High-heeled shoes, also known as high heels, are a type of shoe with an angled sole. The heel in such shoes is raised above the ball of the foot. High heels cause the legs to appear longer, make the wearer appear taller, and accentuate the calf muscle.
There are many types of heels in varying colors, materials, styles, and heights. High heels have been used in various ways to communicate nationality, professional affiliation, gender, and social status. High heels have been an important statement piece of fashion throughout history in the West. In early 17th-century Europe, high heels were a sign of masculinity and high social status. It wasn't until the end of the century that this trend spread to women's fashion. By the 18th century, high-heeled shoes had split along gender lines. By this time, heels for men were chunky squares attached to riding boots or tall formal dress boots, while women's high heels were narrow and pointy and often attached to slipper-like dress shoes (similar to modern heels). By the 20th century, high heels with a slim profile represented femininity; however, a thick high heel on a boot or clog was still acceptable for men. Until the 1950s, shoe heels were typically made of wood, but in recent years they have been made of a variety of materials including leather, suede, and plastic.
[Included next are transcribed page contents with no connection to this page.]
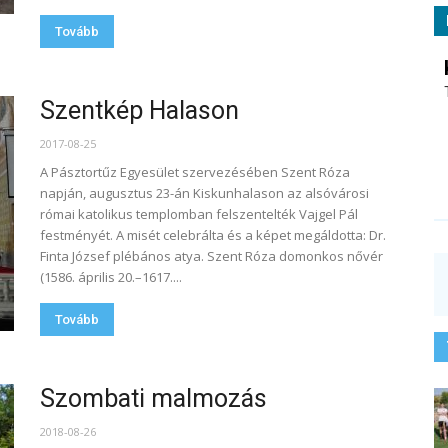
Tovább
Szentkép Halason
2017-08-25
A Pásztortűz Egyesület szervezésében Szent Róza
napján, augusztus 23-án Kiskunhalason az alsóvárosi
római katolikus templomban felszentelték Vajgel Pál
festményét. A misét celebrálta és a képet megáldotta: Dr.
Finta József plébános atya. Szent Róza domonkos nővér
(1586. április 20.–1617....
Tovább
Szombati malmozás
2018-08-26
Wearing high heels is associated with greater risk of falls, musculoskeletal pain, the development of foot deformities and varicose veins.
Knee osteoarthritis appears to be twice as common in women as in men, although pressure on the knees is the same when men and women walk barefoot. Wide-heeled shoes increase the inward twisting force on the knee by 26% compared with 22% for narrow-heeled shoes. This force in turn increased compression on the insides of the knee joints.